WHAT YOU ARE ASKED TO DO - Over all lines in the data below, count those holding "انجام" and give only the result.

AVAILABLE DATA -
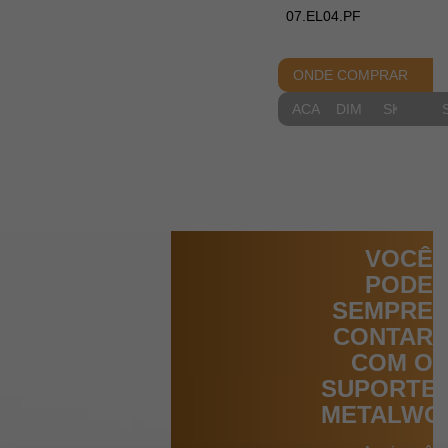
07.EL04.PF
ONDE COMPRAR
ACABAMENTOS
DIMENSIONAIS
SKETCH
VOCÊ
PODE
SEMPRE
CONTAR
COM O
SUPORTE
METALWO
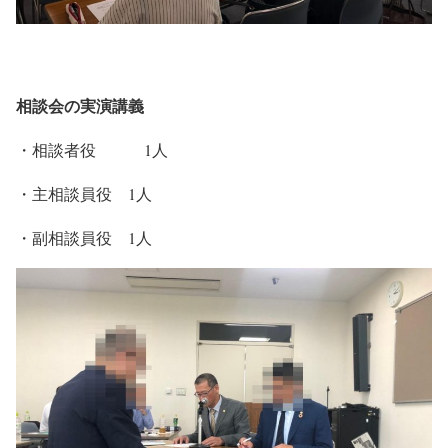
相談会の実演講義
・相談者役 1人
・主相談員役 1人
・副相談員役 1人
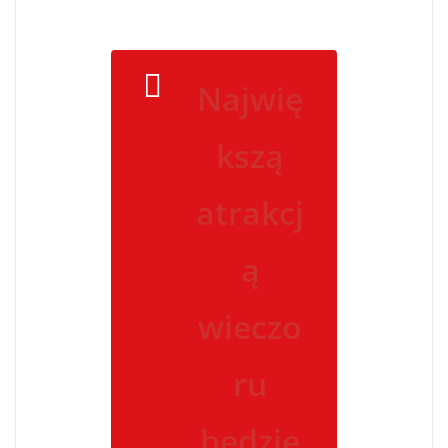
Najwię
kszą
atrakcj
ą
wieczo
ru
będzie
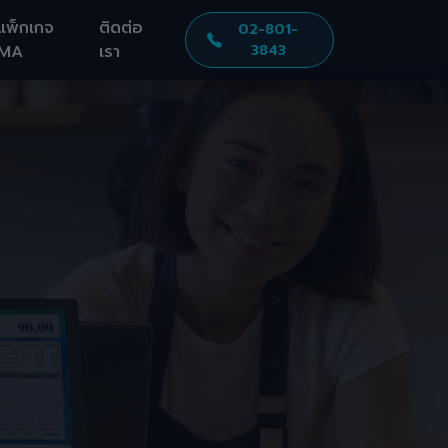
แพ็กเกจ
ติดต่อ
02-801-
MA
เรา
3843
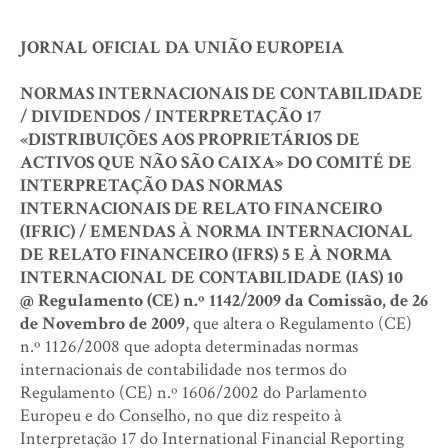
JORNAL OFICIAL DA UNIÃO EUROPEIA
NORMAS INTERNACIONAIS DE CONTABILIDADE
/ DIVIDENDOS / INTERPRETAÇÃO 17
«DISTRIBUIÇÕES AOS PROPRIETÁRIOS DE
ACTIVOS QUE NÃO SÃO CAIXA» DO COMITÉ DE
INTERPRETAÇÃO DAS NORMAS
INTERNACIONAIS DE RELATO FINANCEIRO
(IFRIC) / EMENDAS À NORMA INTERNACIONAL
DE RELATO FINANCEIRO (IFRS) 5 E À NORMA
INTERNACIONAL DE CONTABILIDADE (IAS) 10
@ Regulamento (CE) n.º 1142/2009 da Comissão, de 26
de Novembro de 2009
, que altera o Regulamento (CE)
n.º 1126/2008 que adopta determinadas normas
internacionais de contabilidade nos termos do
Regulamento (CE) n.º 1606/2002 do Parlamento
Europeu e do Conselho, no que diz respeito à
Interpretação 17 do International Financial Reporting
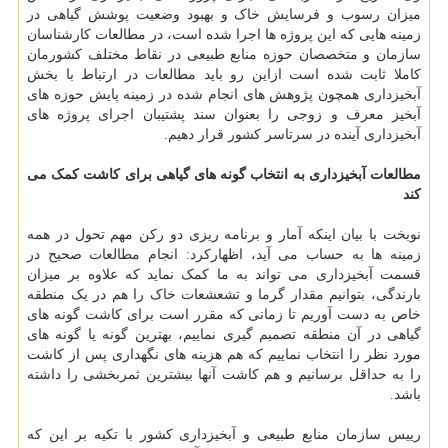
میزان رسوب و فرسایش خاک و بهبود وضعیت پوشش گیاهی در
زمینه هایی که این پروژه ها اجرا شده است، در مطالعات کارشناسان
سازمان و متخصصان حوزه منابع طبیعی در نقاط مختلف کشورمان
کاملا ثابت شده است ازاین رو باید مطالعات در ارتباط با بخش
آبخیزداری همچون پژوهش های انجام شده در زمینه پایش حوزه های
آبخیز معرف و زوجی را بعنوان سند پشتیبان اجرای پروژه های
آبخیزداری آینده در سرتاسر کشور قرار دهیم.
مطالعات آبخیزداری به انتخاب گونه های گیاهی برای کاشت کمک می
کند
نوبخت با بیان اینکه آمار و برنامه ریزی دو رکن مهم تحول در همه
زمینه ها به حساب می آید، اظهارکرد: انجام مطالعات صحیح در
قسمت آبخیزداری می تواند به ما کمک نماید که علاوه بر میزان
بارندگی، بتوانیم مقدار گرما و تشعشعات خاک را هم در یک منطقه
خاص به دست آوریم تا زمانی که مقرر است برای کاشت گونه های
گیاهی در آن منطقه تصمیم گیری نماییم، بهترین گونه یا گونه های
مورد نظر را انتخاب نماییم که هم هزینه های نگهداری پس از کاشت
را به حداقل برسانیم و هم کاشت آنها بیشترین ثمربخشی را داشته
باشد.
رییس سازمان منابع طبیعی و آبخیزداری کشور با تکیه بر این که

TASK RESPONSE - 2